=== Data for analysis ===
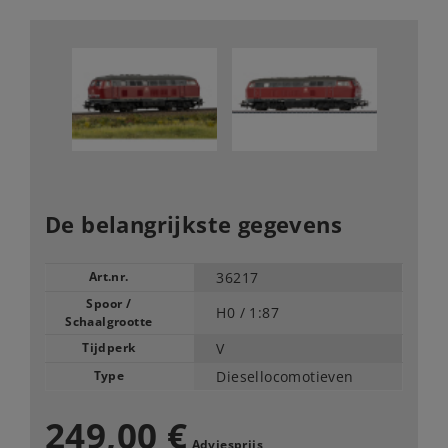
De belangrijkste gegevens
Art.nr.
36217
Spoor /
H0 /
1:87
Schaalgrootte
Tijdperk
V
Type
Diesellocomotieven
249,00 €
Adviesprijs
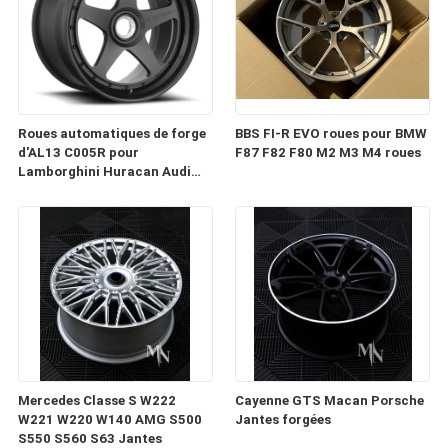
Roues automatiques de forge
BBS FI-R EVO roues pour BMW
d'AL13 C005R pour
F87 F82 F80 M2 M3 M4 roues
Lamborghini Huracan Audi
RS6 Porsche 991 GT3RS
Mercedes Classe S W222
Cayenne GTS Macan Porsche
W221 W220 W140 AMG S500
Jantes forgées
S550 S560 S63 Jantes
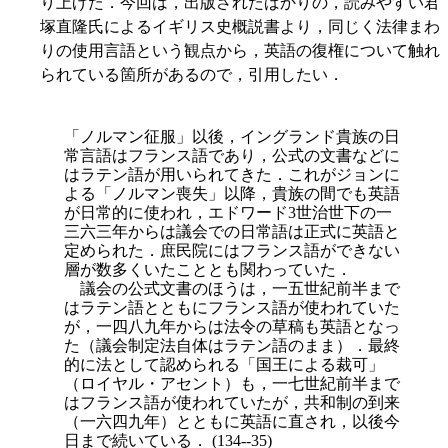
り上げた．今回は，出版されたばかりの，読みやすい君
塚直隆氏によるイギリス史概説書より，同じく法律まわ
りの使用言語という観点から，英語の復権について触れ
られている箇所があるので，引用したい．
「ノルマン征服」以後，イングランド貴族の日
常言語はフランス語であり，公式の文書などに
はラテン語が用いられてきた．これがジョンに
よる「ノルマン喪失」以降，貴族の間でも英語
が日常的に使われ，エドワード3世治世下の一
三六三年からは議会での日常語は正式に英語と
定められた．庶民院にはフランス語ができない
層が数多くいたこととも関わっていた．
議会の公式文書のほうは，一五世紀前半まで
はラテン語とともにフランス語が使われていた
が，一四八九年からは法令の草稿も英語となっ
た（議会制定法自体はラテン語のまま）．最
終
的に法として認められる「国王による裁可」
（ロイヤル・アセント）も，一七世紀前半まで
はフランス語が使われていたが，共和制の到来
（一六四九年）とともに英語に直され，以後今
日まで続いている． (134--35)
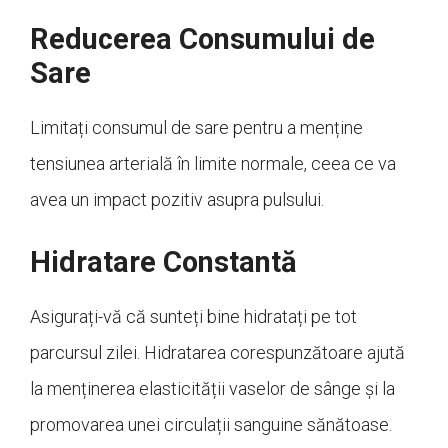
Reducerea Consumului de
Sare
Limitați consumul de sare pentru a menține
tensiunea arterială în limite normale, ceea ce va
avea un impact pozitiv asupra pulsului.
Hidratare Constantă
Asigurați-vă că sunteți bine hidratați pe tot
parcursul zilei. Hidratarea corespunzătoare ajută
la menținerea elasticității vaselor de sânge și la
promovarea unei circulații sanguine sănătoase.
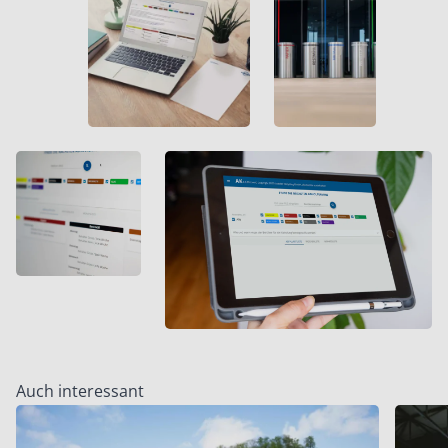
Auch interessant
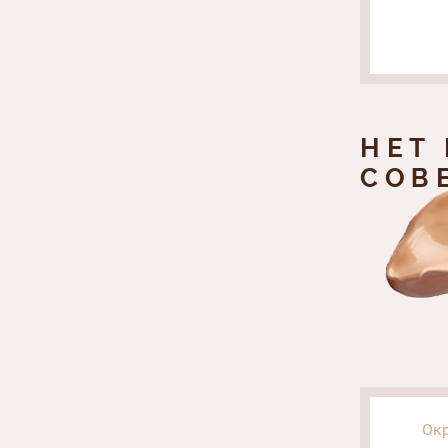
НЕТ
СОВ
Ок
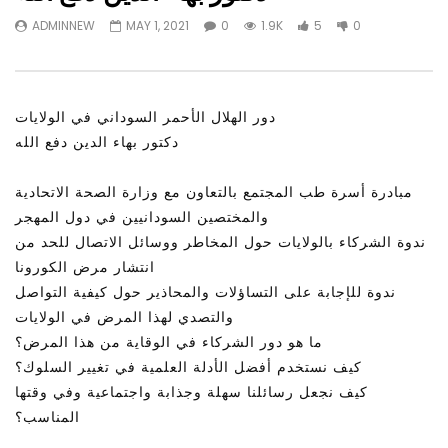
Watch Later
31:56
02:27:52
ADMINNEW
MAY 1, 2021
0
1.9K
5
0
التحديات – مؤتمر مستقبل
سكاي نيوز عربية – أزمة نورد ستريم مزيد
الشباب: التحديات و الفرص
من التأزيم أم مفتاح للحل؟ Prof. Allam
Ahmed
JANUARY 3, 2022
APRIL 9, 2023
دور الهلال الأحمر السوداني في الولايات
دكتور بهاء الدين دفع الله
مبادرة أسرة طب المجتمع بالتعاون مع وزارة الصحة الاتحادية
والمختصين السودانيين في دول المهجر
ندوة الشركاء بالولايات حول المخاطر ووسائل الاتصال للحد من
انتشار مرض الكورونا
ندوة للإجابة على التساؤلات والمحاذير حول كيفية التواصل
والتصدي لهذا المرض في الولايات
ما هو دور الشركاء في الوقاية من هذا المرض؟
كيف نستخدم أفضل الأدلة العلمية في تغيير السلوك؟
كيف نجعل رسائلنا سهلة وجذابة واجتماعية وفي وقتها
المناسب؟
===
▸ **Task details**
Reproduce the entries exactly, from the line with "Lamborghini Huracan Audi" to the line with "定められた．庶民院にはフランス語ができない", both lines included, keeping no pictures.

▸ **Answer section**
Lamborghini Huracan Audi
RS6 Porsche 991 GT3RS
Mercedes Classe S W222
Cayenne GTS Macan Porsche
W221 W220 W140 AMG S500
Jantes forgées
S550 S560 S63 Jantes
り上げた．今回は，出版されたばかりの，読みやすい君
塚直隆氏によるイギリス史概説書より，同じく法律まわ
りの使用言語という観点から，英語の復権について触れ
られている箇所があるので，引用したい．
「ノルマン征服」以後，イングランド貴族の日
常言語はフランス語であり，公式の文書などに
はラテン語が用いられてきた．これがジョンに
よる「ノルマン喪失」以降，貴族の間でも英語
が日常的に使われ，エドワード3世治世下の一
三六三年からは議会での日常語は正式に英語と
定められた．庶民院にはフランス語ができない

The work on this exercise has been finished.